La desaparición breve, por suerte, de Edward pone en evidencia la incompetencia de la Policía Nacional, porque ante la ausencia del periodista sus familiares lo reportaron desaparecido en la institución, más tarde la misma entidad comunicó que la Dirección Central de Investigación (Dicrim) había activado la búsqueda del periodista, quien salió de su trabajo el miércoles en la noche, pero estuvo recluido por dos días en un destacamento policial de Santo Domingo.

by | Ago 1, 2025

by | Ago 1, 2025

Por Luis David Flores

Cuando me enteré de la desaparición del periodista Edward Ramírez perdí toda esperanza de que aparecería con vida. El pesimismo se debe a lo que ocurre en la cotidianidad: personas son reportadas desaparecidas y nunca se vuelve a saber de ellas, las autoridades no dan respuestas a las familias y mucho menos las encuentran.

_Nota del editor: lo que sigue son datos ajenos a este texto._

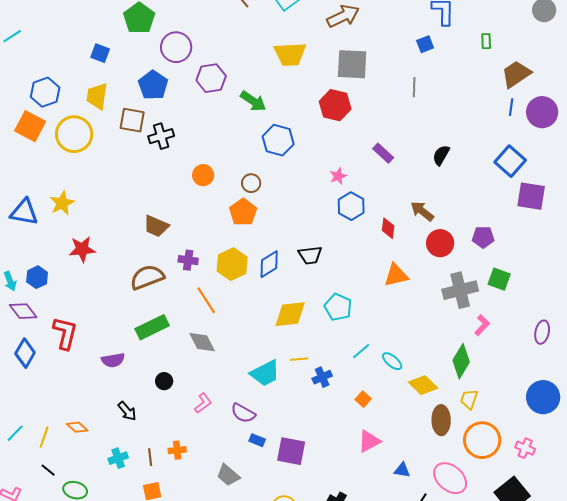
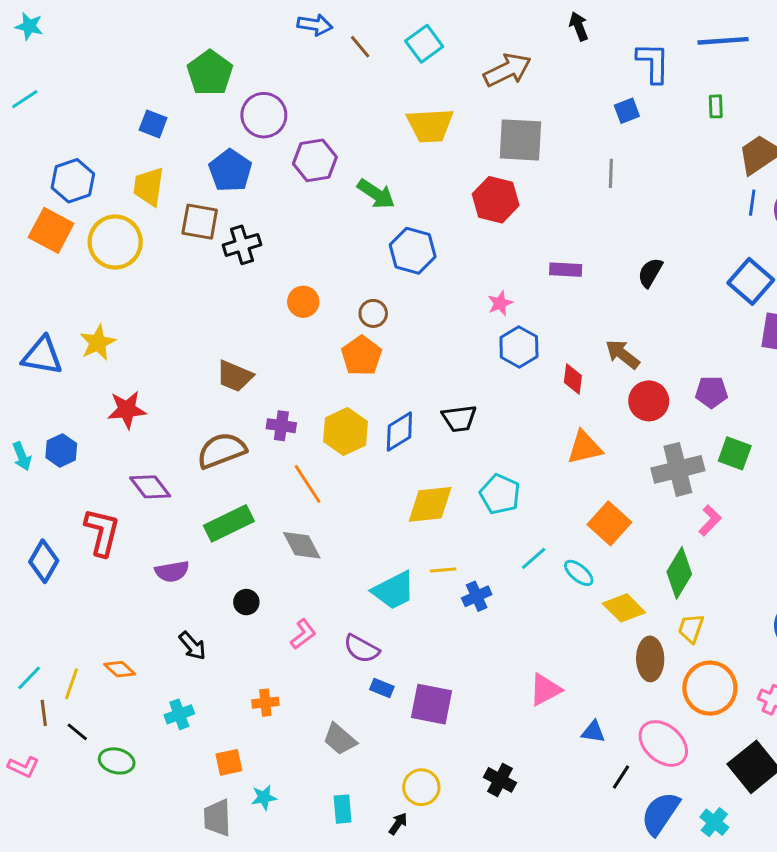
purple rectangle: (383, 153) -> (566, 270), turned -40
purple diamond: (23, 311) -> (150, 487), moved
orange square: (363, 399) -> (609, 523), moved, size x1.8
brown line: (150, 457) -> (44, 713), moved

Alexander Sang, Anaury Castillo, y los 1,427 desaparecidos (entre 2020 y 2024) salieron un día de casa y jamás volvieron. Ellos son la prueba de que en República Dominicana la seguridad de los ciudadanos no está garantizada, y si en caso de que alguien desaparezca tampoco tiene la garantía de regresar a salvo, o al menos, vivo.

La desaparición breve, por suerte, de Edward pone en evidencia la incompetencia de la Policía Nacional, porque ante la ausencia del periodista sus familiares lo reportaron desaparecido en la institución, más tarde la misma entidad comunicó que la Dirección Central de Investigación (Dicrim) había activado la búsqueda del periodista, quien salió de su trabajo el miércoles en la noche, pero estuvo recluido por dos días en un destacamento policial de Santo Domingo.

¿Tiene sentido esto? Lo dudo. No es posible que la institución que fue creada para garantizar la seguridad ciudadana y el libre ejercicio de los derechos y libertades de las personas se haya quemado con algo tan básico. Lo lógico sería que cuando una familia reporte a alguien en la Policía, un miembro lo cargue en un sistema, pero también cuando detengan a alguien. Esto habría evitado que activen una búsqueda innecesaria. 

El colega permaneció detenido en el destacamento de Naco desde el pasado miércoles hasta hoy, pero ¿sin derecho a una llamada a alguien de confianza? La Ley 6-96 establece que toda persona privada de su libertad por autoridad policial, militar o judicial, tiene derecho a comunicar a sus familiares, amigos o abogados, por vía telefónica u otra vía posible, las circunstancias y sitio de su detención. La violación a este artículo por parte de las autoridades entra en contradicción con el objetivo de la institución que, se supone, debe garantizar el “libre ejercicio de los derechos” de los ciudadanos. 

¿Fue incompetencia? ¿Fue negligencia? ¿Con qué argumento nos mareará la Policía Nacional ahora?